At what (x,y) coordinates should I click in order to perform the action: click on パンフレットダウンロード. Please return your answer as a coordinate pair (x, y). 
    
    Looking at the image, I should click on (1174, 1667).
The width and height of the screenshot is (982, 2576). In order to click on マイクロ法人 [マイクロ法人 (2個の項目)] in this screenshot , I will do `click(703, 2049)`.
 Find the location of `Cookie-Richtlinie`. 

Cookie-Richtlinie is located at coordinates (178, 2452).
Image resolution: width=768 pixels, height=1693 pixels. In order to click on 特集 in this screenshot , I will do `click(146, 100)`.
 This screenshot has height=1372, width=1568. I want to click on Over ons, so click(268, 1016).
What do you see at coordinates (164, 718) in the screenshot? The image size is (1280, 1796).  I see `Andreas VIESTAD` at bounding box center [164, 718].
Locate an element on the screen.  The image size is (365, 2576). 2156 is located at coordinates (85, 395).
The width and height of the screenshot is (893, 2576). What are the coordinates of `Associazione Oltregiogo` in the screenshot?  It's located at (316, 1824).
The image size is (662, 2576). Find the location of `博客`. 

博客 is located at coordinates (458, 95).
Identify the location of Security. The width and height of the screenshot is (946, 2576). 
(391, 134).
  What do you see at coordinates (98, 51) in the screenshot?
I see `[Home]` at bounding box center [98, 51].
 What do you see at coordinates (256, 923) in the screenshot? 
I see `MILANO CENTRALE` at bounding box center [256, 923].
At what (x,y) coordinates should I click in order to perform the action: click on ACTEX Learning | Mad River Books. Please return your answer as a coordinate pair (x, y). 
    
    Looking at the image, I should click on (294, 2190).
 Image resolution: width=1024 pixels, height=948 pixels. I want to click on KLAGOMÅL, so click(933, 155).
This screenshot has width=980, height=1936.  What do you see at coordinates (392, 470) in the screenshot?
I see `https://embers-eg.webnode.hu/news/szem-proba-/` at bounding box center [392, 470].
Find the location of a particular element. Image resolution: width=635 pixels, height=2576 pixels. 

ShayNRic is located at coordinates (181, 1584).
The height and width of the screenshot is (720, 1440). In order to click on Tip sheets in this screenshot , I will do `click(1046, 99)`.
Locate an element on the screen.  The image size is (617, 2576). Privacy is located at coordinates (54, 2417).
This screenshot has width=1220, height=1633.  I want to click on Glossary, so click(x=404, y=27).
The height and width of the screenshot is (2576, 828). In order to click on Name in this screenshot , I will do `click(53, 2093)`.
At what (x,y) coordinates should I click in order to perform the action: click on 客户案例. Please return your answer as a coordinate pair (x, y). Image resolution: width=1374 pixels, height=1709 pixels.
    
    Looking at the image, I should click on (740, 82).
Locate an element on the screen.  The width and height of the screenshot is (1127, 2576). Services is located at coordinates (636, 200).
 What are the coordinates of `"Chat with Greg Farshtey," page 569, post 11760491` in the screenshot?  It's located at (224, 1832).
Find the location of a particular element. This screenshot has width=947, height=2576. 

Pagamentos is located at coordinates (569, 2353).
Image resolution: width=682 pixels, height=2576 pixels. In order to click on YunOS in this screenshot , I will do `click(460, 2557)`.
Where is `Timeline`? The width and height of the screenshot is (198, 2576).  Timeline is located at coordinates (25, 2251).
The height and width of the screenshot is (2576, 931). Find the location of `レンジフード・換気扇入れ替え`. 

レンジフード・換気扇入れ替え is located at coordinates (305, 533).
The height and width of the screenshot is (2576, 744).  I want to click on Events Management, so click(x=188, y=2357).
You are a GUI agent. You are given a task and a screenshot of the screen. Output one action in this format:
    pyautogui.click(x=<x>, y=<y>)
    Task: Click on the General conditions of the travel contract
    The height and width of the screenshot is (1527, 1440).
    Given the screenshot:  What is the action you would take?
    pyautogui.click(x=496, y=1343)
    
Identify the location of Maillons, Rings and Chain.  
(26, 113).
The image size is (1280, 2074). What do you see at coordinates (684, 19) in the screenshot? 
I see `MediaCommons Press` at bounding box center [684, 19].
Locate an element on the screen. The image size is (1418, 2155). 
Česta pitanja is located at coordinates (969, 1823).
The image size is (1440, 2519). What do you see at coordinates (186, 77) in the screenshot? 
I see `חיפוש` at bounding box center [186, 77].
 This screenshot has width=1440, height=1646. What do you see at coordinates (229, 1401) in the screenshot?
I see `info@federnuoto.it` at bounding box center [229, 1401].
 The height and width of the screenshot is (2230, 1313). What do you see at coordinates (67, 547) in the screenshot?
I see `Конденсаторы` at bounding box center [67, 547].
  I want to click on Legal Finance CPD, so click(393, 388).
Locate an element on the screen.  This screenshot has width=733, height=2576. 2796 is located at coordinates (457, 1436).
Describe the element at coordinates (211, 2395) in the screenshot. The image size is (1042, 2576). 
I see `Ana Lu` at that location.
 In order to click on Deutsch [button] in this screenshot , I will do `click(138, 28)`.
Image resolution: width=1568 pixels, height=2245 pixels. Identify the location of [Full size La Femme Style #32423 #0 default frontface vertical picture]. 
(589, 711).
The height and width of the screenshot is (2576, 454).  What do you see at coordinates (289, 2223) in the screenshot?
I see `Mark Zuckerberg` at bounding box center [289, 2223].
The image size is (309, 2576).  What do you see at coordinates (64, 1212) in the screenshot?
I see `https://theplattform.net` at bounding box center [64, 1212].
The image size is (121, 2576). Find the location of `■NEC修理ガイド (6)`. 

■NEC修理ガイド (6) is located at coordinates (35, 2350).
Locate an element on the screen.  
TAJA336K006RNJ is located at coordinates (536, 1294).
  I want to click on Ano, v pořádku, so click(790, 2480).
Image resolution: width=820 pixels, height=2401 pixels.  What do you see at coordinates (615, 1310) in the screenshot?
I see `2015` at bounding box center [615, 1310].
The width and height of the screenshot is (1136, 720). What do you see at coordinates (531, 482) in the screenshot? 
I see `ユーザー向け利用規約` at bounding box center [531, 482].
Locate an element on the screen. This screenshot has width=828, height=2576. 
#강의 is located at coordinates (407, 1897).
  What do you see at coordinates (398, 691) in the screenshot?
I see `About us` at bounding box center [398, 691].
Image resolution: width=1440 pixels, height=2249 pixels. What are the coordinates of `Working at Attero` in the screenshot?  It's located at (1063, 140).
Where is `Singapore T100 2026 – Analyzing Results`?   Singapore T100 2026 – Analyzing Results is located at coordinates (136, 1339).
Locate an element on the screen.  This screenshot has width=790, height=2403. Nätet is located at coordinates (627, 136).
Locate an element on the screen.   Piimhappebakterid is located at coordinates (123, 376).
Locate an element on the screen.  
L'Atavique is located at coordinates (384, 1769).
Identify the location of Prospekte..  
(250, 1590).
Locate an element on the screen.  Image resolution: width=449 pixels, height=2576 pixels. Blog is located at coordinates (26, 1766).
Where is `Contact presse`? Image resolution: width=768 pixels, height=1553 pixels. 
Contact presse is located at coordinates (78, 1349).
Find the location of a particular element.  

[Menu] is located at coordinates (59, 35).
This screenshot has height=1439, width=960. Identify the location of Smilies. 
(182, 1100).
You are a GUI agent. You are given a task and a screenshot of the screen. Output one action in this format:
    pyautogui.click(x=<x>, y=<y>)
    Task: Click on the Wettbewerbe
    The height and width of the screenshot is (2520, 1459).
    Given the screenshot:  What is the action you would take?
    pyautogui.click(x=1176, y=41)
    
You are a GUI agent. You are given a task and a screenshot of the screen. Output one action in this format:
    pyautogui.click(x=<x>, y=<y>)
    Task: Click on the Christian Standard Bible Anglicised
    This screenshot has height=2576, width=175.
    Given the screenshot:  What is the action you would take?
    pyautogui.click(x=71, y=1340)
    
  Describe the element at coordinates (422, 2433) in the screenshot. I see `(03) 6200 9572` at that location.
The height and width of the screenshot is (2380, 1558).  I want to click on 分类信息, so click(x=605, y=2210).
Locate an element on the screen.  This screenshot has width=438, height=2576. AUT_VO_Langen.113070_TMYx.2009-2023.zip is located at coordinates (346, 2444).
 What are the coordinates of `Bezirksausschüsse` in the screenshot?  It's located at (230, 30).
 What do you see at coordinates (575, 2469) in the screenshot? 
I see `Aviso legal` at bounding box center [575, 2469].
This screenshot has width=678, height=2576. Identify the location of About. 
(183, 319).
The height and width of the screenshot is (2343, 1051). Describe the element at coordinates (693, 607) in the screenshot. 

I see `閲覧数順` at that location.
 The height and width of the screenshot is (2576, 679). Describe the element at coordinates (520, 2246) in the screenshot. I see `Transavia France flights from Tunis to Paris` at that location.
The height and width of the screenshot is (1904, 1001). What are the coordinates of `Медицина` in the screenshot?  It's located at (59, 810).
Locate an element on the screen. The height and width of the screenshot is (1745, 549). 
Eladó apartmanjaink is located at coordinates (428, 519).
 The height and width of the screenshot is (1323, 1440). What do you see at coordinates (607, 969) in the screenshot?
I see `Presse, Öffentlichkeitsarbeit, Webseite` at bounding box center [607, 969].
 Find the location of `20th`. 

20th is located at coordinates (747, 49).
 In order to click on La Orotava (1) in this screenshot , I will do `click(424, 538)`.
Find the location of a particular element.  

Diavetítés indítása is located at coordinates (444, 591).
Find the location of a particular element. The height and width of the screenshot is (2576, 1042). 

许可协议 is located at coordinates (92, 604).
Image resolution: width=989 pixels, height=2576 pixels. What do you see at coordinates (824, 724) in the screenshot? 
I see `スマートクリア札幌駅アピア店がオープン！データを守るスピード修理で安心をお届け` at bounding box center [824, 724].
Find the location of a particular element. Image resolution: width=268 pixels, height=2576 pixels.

........

## [Action item]
Where the line with "The width and height of the screenshot is (982, 2576)." ends, your copy should end too; please return exactly the lines from the first line of the data through it.

## [Reply]
At what (x,y) coordinates should I click in order to perform the action: click on パンフレットダウンロード. Please return your answer as a coordinate pair (x, y). 
    
    Looking at the image, I should click on (1174, 1667).
The width and height of the screenshot is (982, 2576). In order to click on マイクロ法人 [マイクロ法人 (2個の項目)] in this screenshot , I will do `click(703, 2049)`.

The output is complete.